Bernard conversait avec lui-même quand il s’affairait à l’organisation arbitraire de son magasin de disques. Un rituel qui avait lieu tous les jours, tôt le matin, une demi-heure avant d’ouvrir les portes. Depuis bien longtemps, personne n’attendait sur le perron, trépignant d’impatience pour rentrer, se frottant les mains pour se réchauffer. Ce temps là était révolu. Il avait donc tout le temps nécessaire pour parler à ses artistes. Il aimait ce magasin et il aimait tous les noms qui s’y trouvaient entassés (chacun à leur façon - il est difficile d’aimer Slayer pour les mêmes raisons que Kylie Minogue). C’était le projet de toute une vie et il n’en était pas peu fier. Il avait pour l’instant réussi à contrecarrer les attaques dévastatrices des géants du secteur (entre faux militantisme d’extrême gauche et l’innocence d’une Vierge, on croyait rêver). Lui, il avait joué la transparence et la proximité. Bernard n’avait jamais envisagé de faire un magasin élitiste, genre Colette du son introuvable. Chez lui, c’était plutôt chez Ginette, deux qui la tiennent, trois qui achètent. Toutes les musiques étaient accueillies chaleureusement dans son magasin. Mais l’endroit commençait à être réellement étriqué. Ça débordait de partout comme un Demis Roussos en pleine déprime existentielle. Mais bon, ça marchait pas mal au final. Les fidèles ne manquaient pas à l’appel même s’ils devaient payer 2 € de plus en moyenne pour leur dose de culture ou d’ignorance musicales (tous les goûts sont dans leur nature). Il avait réussi à attirer toutes sortes de clients et son petit monde était devenu un melting pot pourri de fans bigarrés – du maigrelet gothique qui sort de sa tanière pour acheter son Cradle of Filth, de la régressive boursoufflée qui se trémousse au Grand Rex pour se faire Justice, de la Lolita britneyspearienne qui tente une entrée innocente dans le monde enchanté de Joey Starr, du grand-père peroxydé jusqu’au plus profond de ses caleçons longs à paillettes (« Beau oui, comme Bowie »). Et Bernard en voyait des plus sympathiques et des plus pathétiques tous les jours. Mais il les aimait vraiment tous.

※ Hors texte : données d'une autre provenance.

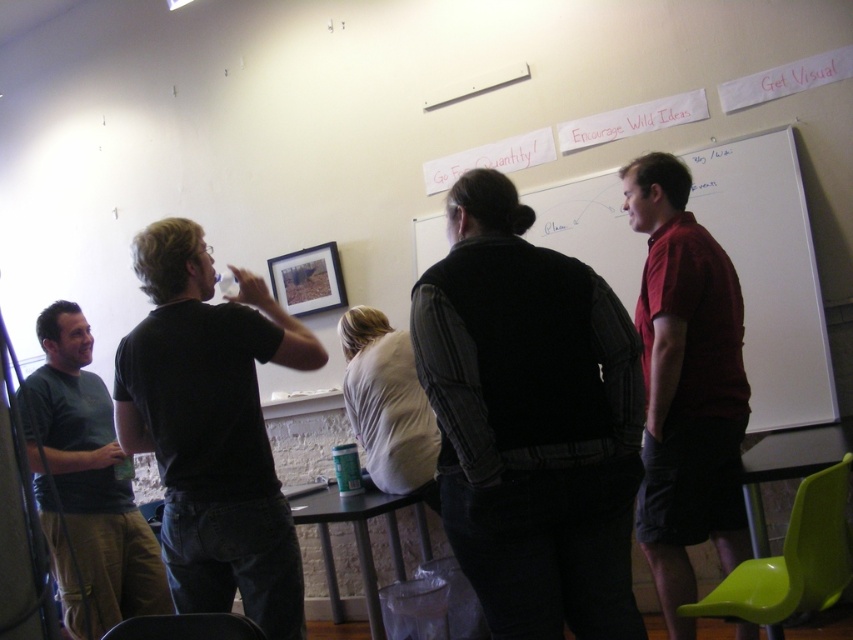 Question: Which point appears closest to the camera in this image?

Choices:
 (A) (86, 326)
 (B) (498, 445)
 (C) (219, 344)

Answer: (B)

Question: Does matte red shirt at right have a lesser width compared to whiteboard at center?

Choices:
 (A) no
 (B) yes

Answer: (B)

Question: Considering the real-world distances, which object is closest to the black matte t-shirt at left?

Choices:
 (A) dark gray vest at center
 (B) wooden frame at upper center
 (C) whiteboard at center
 (D) dark green t-shirt at left

Answer: (A)

Question: Where is whiteboard at center located in relation to dark green t-shirt at left in the image?

Choices:
 (A) right
 (B) left

Answer: (A)

Question: Is whiteboard at center to the right of wooden frame at upper center from the viewer's perspective?

Choices:
 (A) no
 (B) yes

Answer: (B)

Question: Considering the real-world distances, which object is farthest from the matte red shirt at right?

Choices:
 (A) dark gray vest at center
 (B) black matte t-shirt at left
 (C) dark green t-shirt at left
 (D) wooden frame at upper center

Answer: (D) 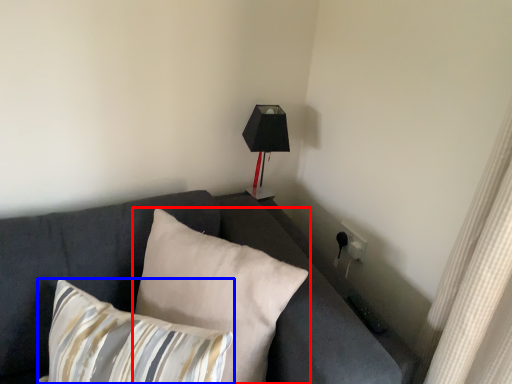 Question: Which point is further to the camera, pillow (highlighted by a red box) or pillow (highlighted by a blue box)?

Choices:
 (A) pillow
 (B) pillow

Answer: (A)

Il les aimait parce qu’ils aimaient la musique, quelle qu’elle soit. Peut-être pas autant que lui car il en avait fait son métier. Mais bon, ça lui donnait les Peaches. Il leur ressemblait plus qu’il ne le pensait. Lui aussi, il avait toujours une petite ritournelle dans la tête. Lui aussi, il avait en sound design de sa journée de travail, le dernier hit à la mode qui passait quinze fois par jour sur NRJ. Lui aussi cherchait pendant des heures le titre d’une chanson, obnubilé par 3 notes envoûtantes. Lui aussi ne dormait plus la nuit en se demandant si une intro à la cornemuse saturée ne viendrait pas améliorer l’intro de Jumping Jack Flash. Lui aussi, il se retournait, un peu honteux il est vrai, quand il pensait croiser F. Pagny à Châtelet-les Halles. Lui aussi se prenait pour Elvis Presley quand il nettoyait entre les rayons, les mains solidement accrochées au manche à balai et le déhanché assuré entre deux coups de serpillière.

En fin de compte, ils avaient tous le même rêve. Comme beaucoup, il avait voulu être un artiste, pour pouvoir faire son putain de numéro...Tout le monde y a pensé, y pense ou y pensera. Tous ont eu cette idée leur traverser le système nerveux. Qu’il serait bon de voir toutes ces nanas déchaînées à chaque gloussement de voix. Qu’il serait bon d’arriver dans un Palace et lancer la télévision par la fenêtre. Qu’il serait bon d’arriver de façon nonchalante sur scène et de gueuler « Bonsoir Paris » alors que le concert est à Londres. Qu’il serait bon de sortir avec un top model de 18 ans qui ne comprend rien mais qui sait y faire. Qu’il serait bon de se faire photographier à St Tropez en train de faire le plein de son Yacht et de ses orifices nasaux. Qu’il serait bon de ne signer des autographes qu’aux filles mignonnes en prétextant un guitar elbow qu’il ne faudrait pas aggraver. Qu’il serait bon de se faire arrêter complètement arraché et poser pour le commissariat du XXe pour finir encadré à l’accueil.

C’est pour tout cela que la musique rythmait son quotidien, avec ce qu’il y avait de pire mais aussi ce qu’il pouvait y avoir de meilleur. Cette part de rêve dégageait un truc vraiment jouissif.